Using Eureka

Connecting to Eureka v2

Each User has been provided a unique URL to connect to your Eureka App VM. Here is how to connect to Eureka v2:

  1. Using Chrome or Firefox web browser go to your custom App VM URL. Do not use a private or incognito window.
  2. Use your Compass User Account to authenticate with Google (including 2-factor authentication).
  3. Use your Compass User Account to log into NoMachine. If you get a Server Error message that is because Google is starting up the VM (it may take up to 3 minutes for the VM to start), refresh the browser and then you'll be in.
  4. In the NoMachine window select 'Create a New Virtual Desktop' and select continue.
  5. You're in your App VM once you see the Centos7 background image!
  6. If you are going to use RStudio to connect to your App VM, connect to your App VM first as this will create the home directory needed for RStudio to run. Do this each time you need to login to RStudio.

Moving Files In & Out of Eureka

Eureka is designed first and foremost to protect sensitive data files. One important aspect of this is that you cannot access the Internet directly from your app server in order to upload or download files via the usual mechanisms such as FTP, email, or web sites. Instead, you will use a specially configured location on Google Cloud Storage, called your Eureka Staging Bucket.
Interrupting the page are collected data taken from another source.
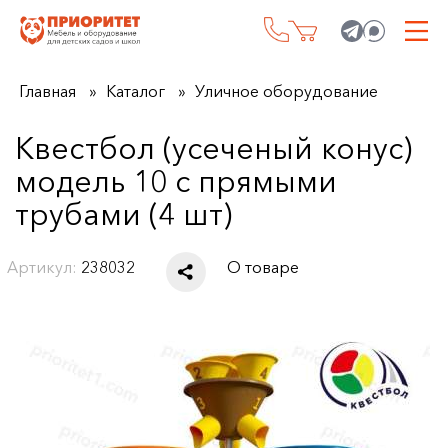
Главная
Каталог
Уличное оборудование
Квестбол (усеченый конус)
модель 10 с прямыми
трубами (4 шт)
Артикул:
238032
О товаре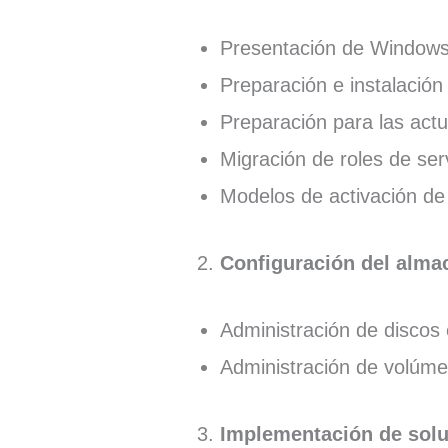
Presentación de Windows
Preparación e instalació
Preparación para las actu
Migración de roles de ser
Modelos de activación d
Configuración del alma
Administración de disco
Administración de volúm
Implementación de sol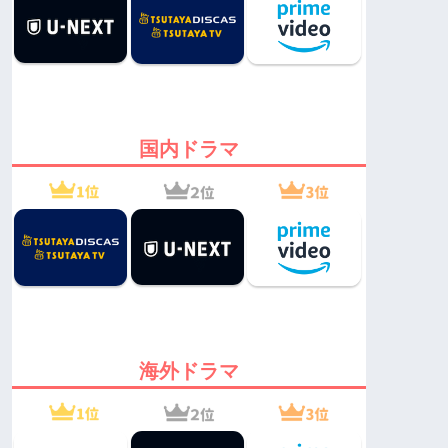
国内ドラマ
海外ドラマ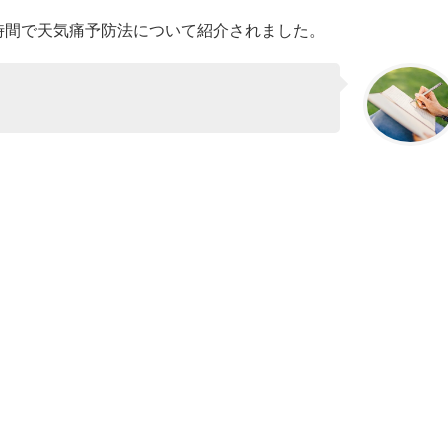
の時間で天気痛予防法について紹介されました。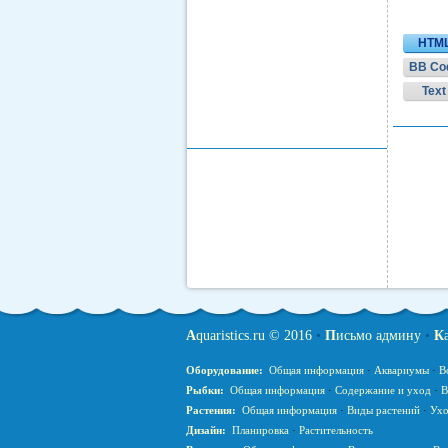
HTM
BB Co
Text
A
quaristics.ru © 2016
•
П
исьмо админу
•
К
Оборудование:
Общая информация
·
Аквариумы
·
В
Рыбки:
Общая информация
·
Содержание и уход
·
В
Растения:
Общая информация
·
Виды растений
·
Ухо
Дизайн:
Планировка
·
Растительность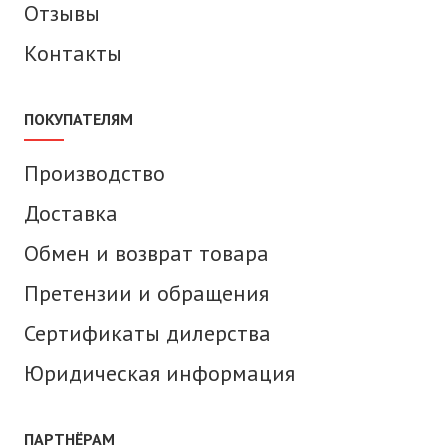
Отзывы
Контакты
ПОКУПАТЕЛЯМ
Производство
Доставка
Обмен и возврат товара
Претензии и обращения
Сертификаты дилерства
Юридическая информация
ПАРТНЁРАМ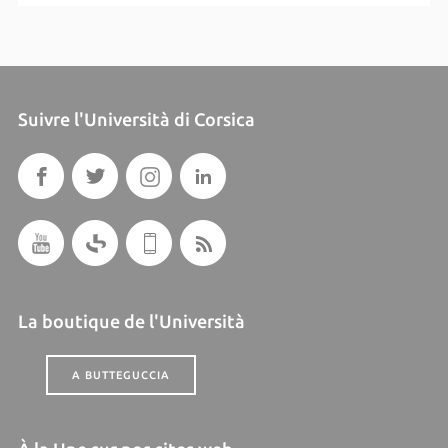
Suivre l'Università di Corsica
La boutique de l'Università
A BUTTEGUCCIA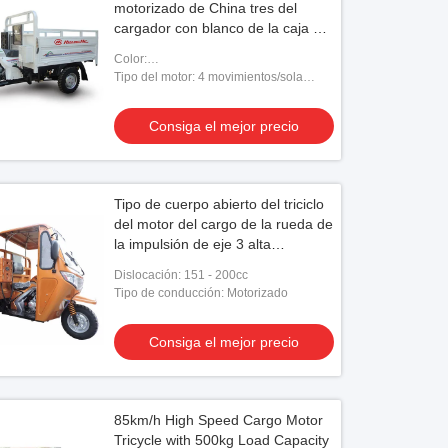
motorizado de China tres del
cargador con blanco de la caja el
1.7*1.25m del cargo
Color:
Rojo/azul/anaranjado/blanco/negro
Tipo del motor: 4 movimientos/sola
refrigeración del cilindro/por agua
Consiga el mejor precio
Tipo de cuerpo abierto del triciclo
del motor del cargo de la rueda de
la impulsión de eje 3 alta
capacidad de cargamento de
Dislocación: 151 - 200cc
1700 * de 1250m m
Tipo de conducción: Motorizado
Consiga el mejor precio
85km/h High Speed Cargo Motor
Tricycle with 500kg Load Capacity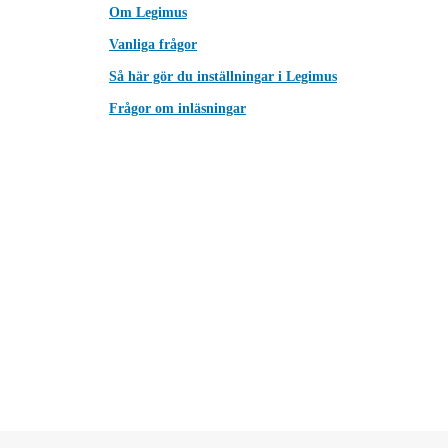
Om Legimus
Vanliga frågor
Så här gör du inställningar i Legimus
Frågor om inläsningar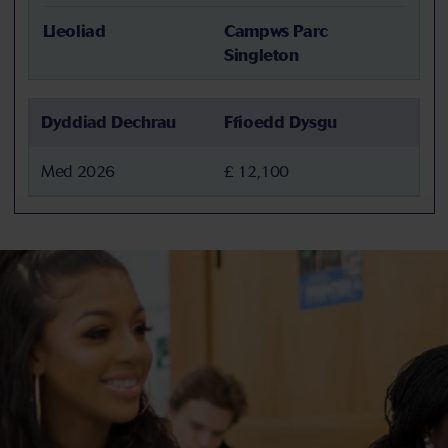
Lleoliad
Campws Parc
Singleton
Dyddiad Dechrau
Ffioedd Dysgu
Med 2026
£ 12,100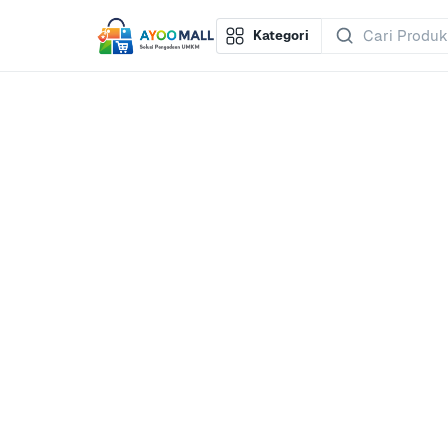
Kategori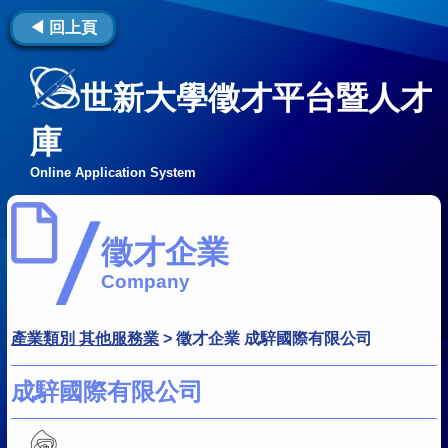
◀ 回上頁
世新大學徵才平台暨人才
庫
Online Application System
徵才企業
Company
產業類別 其他服務業
>
徵才企業 成騂國際有限公司
成騂國際有限公司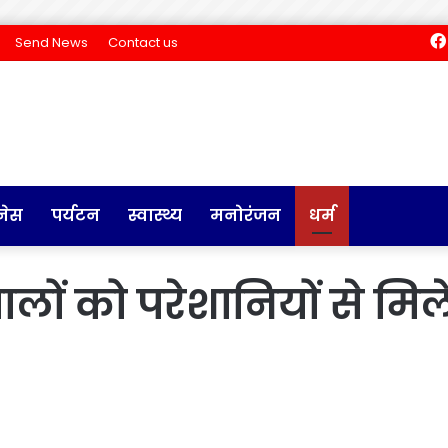
Send News
Contact us
नेस
पर्यटन
स्वास्थ्य
मनोरंजन
धर्म
ों को परेशानियों से मिलेग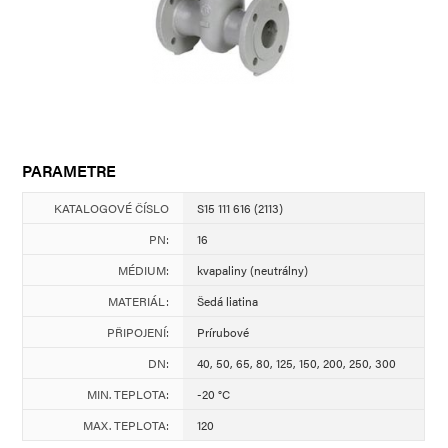
PARAMETRE
KATALOGOVÉ ČÍSLO
S15 111 616 (2113)
PN:
16
MÉDIUM:
kvapaliny (neutrálny)
MATERIÁL:
Šedá liatina
PŘIPOJENÍ:
Prírubové
DN:
40, 50, 65, 80, 125, 150, 200, 250, 300
MIN. TEPLOTA:
-20 °C
MAX. TEPLOTA:
120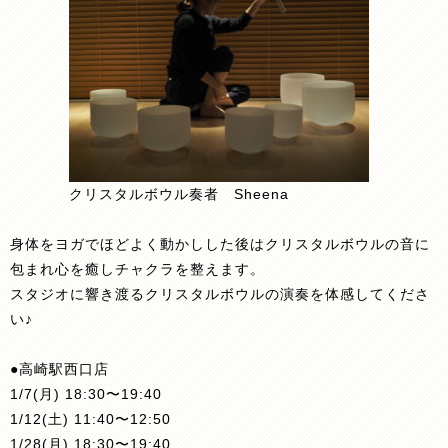
クリスタルボウル奏者 Sheena
身体をヨガでほどよく動かしした後はクリスタルボウルの音に
包まれ心を癒しチャクラを整えます。
スタジオに響き渡るクリスタルボウルの演奏を体感してくださ
い♪
●高崎駅西口店
1/7(月) 18:30〜19:40
1/12(土) 11:40〜12:50
1/28(月) 18:30〜19:40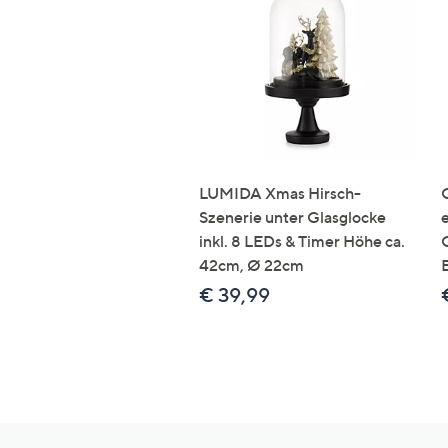
LUMIDA Xmas Hirsch-
Szenerie unter Glasglocke
inkl. 8 LEDs & Timer Höhe ca.
42cm, Ø 22cm
€ 39,99
Hilfeseiten,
Your Eureka Staging Bucket can be used to transfer files between your local workstation and your Eureka App Server.

This is a two-step process:

  1. Upload files from your app server or local workstation to your staging bucket
  2. Download the files from your staging bucket to your app server or local workstation

There are three options for doing this: Google Cloud Console, gsutil, and GCSFuse. See below for how to use each of these options.

Important:

- You have the ability to use your Eureka Staging Bucket to download data to your local workstation.

- Just because you can do this does not mean that you should.

- Sensitive data such as PHI may only be downloaded to workstations or servers that comply with your institutional HIPAA policies.

Please contact us if you have any questions.

Using the Google Cloud Console

The Google Cloud Console provides a point-and-click graphical user interface to your staging bucket. This is a good option for ad-hoc transfer of a few small files at a time.

For scripted transfers, transfers of very large files or many files at once, use one of the other options.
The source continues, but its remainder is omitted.